# PROBLEM DESCRIPTION
Pull every line with "that" from the entries below.

--- DATA EXCERPTS Enclosed Below ---

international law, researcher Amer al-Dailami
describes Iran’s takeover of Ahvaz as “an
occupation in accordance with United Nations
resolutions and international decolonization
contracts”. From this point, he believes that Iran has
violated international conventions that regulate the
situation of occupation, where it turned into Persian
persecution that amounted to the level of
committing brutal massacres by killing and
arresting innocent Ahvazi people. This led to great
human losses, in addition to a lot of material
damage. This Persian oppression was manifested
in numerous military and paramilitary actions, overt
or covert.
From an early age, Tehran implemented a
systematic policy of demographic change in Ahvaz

--- End of Enclosed DATA EXCERPTS ---
--- DATA EXCERPTS Enclosed Below ---

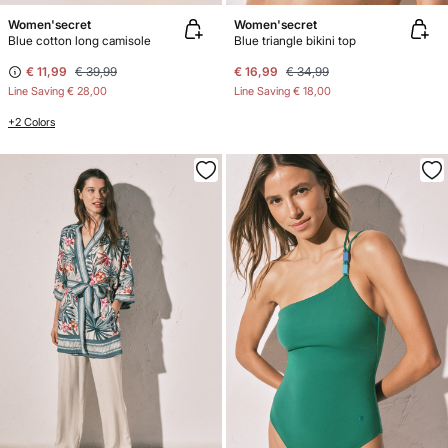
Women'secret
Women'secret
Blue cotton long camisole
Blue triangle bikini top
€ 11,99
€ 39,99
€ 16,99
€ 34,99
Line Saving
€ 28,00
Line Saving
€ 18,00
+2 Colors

--- End of Enclosed DATA EXCERPTS ---

# WORKED SOLUTION
contracts”. From this point, he believes that Iran has
violated international conventions that regulate the
persecution that amounted to the level of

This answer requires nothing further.